Disclaimer: Ideologies are messy. Their study requires incredible levels of nuance, subtlety, cultural awareness, philosophical skill, and extensive interpretive room. It is not a field of expertise attuned nor prone to engineering solutions or linear responses, making it politically dangerous to confront ideological challengers. Bringing up ideology always risks alienating a group and hurting its feelings. Hence, American political leaders and senior officials have scarcely breathed a word about state-centric ideological conflict since the demise of the USSR.
This problematic approach is a vestige of America’s long-gone “unipolar moment.” Through mirror imaging, it takes our attention away from elements that the Western world’s rivals thrive on. Several foes of the West have developed highly complex irregular warfare doctrines, intelligently focusing on the types of operations that some of these actors can excel in, and backing off from the type of war that they know they cannot win. Because illegality is the common denominator to all irregular warfare activities coming from any type of challenger, ideological zeal and fervor are absolute strategic imperatives to the leaders of these revanchist entities. Indeed, during the Global War on Terror, we recognized it as an essential enemy warfighting capability. Ideology is the glue that authoritarians, totalitarians, and other extremists apply to bind together the domestic constituencies that they rely on for control and aggression. In ideology, those leaders find the corpus of thought and the narratives required to morally justify atrocities committed in pursuit of greed, territorial expansion, or a simple clinging to power.
Acknowledgement is growing that defeating mere symptoms of its rivals’ irregular warfare campaigns cannot bring American strategic victory or even achieve deterrence in the “gray zone.” Looking back at the U.S.-led quagmires of Afghanistan and Iraq, more observers have called for defeating root ideologies, rather than just crushing the fighters who currently espouse a certain ideology’s flavor-of-the-moment (e.g., Taliban, al-Qaeda, ISIS, Hezbollah, Boko Haram, al-Shabaab, FARC, ELN, etc.).
Defeating our enemies must include defeating their ideologies. This no longer demands global wars in the traditional (conventional) military sense. To defeat regime ideologies, whole-of-government efforts require dusting off forgotten or atrophied competencies that America used to cultivate, including the ‘dark arts’ of U.S. foreign policy.
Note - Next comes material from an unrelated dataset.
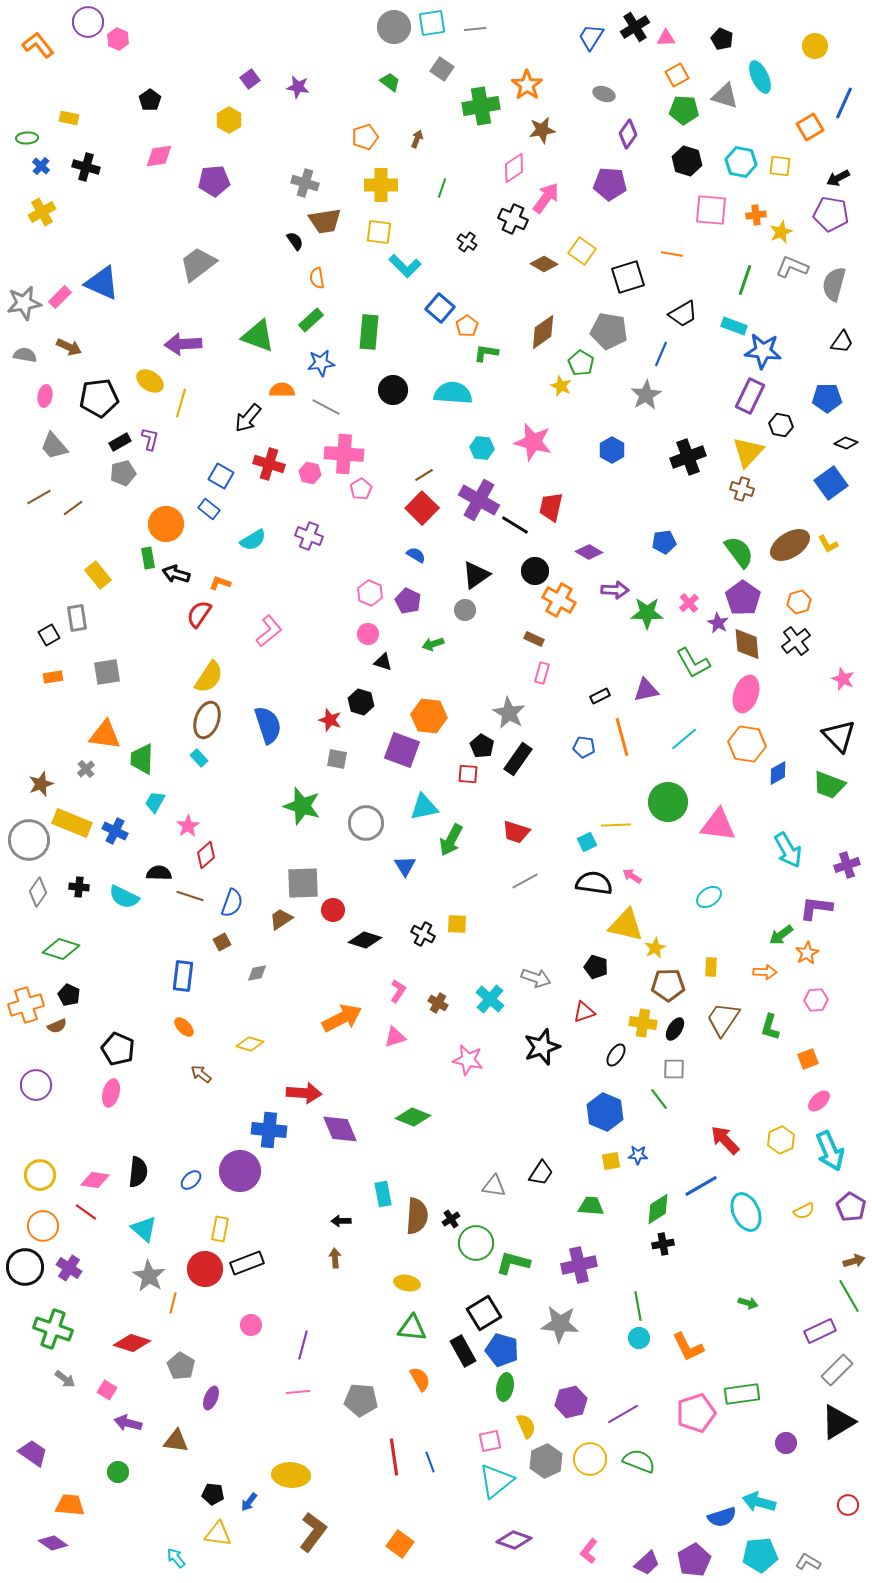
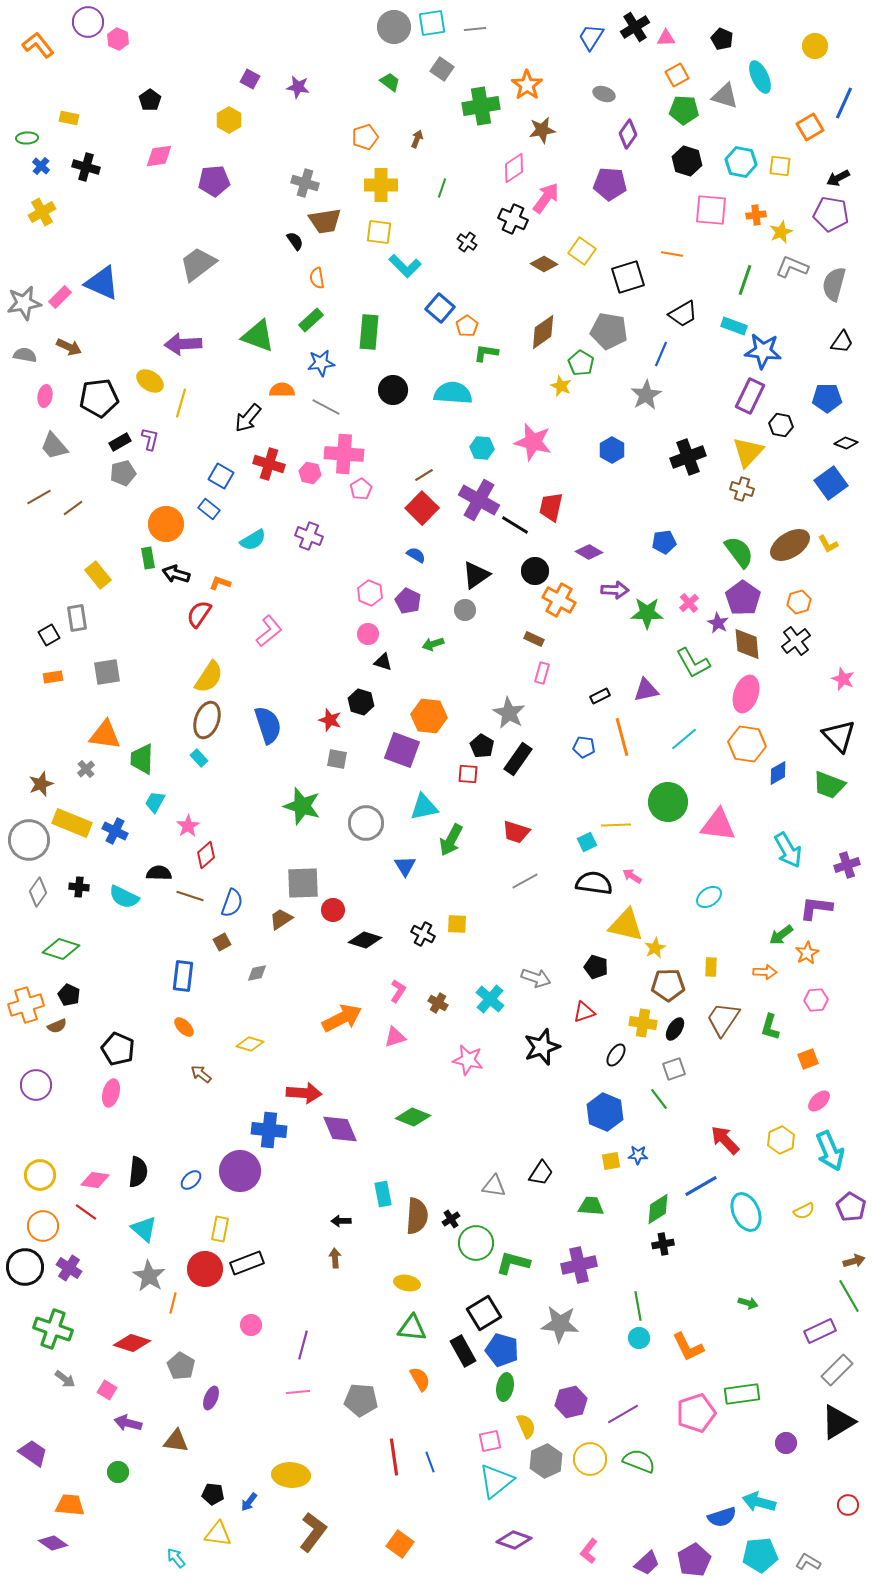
purple square at (250, 79): rotated 24 degrees counterclockwise
gray square at (674, 1069): rotated 20 degrees counterclockwise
Washington needs to articulate once again what it believes in, beyond vague notions of stability, and bring like-minded allies to our side.
David Guenni is completing his doctorate with Missouri State University’s Graduate School of Defense & Strategic Studies. His research focuses on nation-states’ employment of narcotrafficking as an irregular warfare modality. He is a Venezuelan political asylum seeker in the United States, having spent many years in the struggle against the Chavista regime in Caracas. His opinions are his own and no one else’s.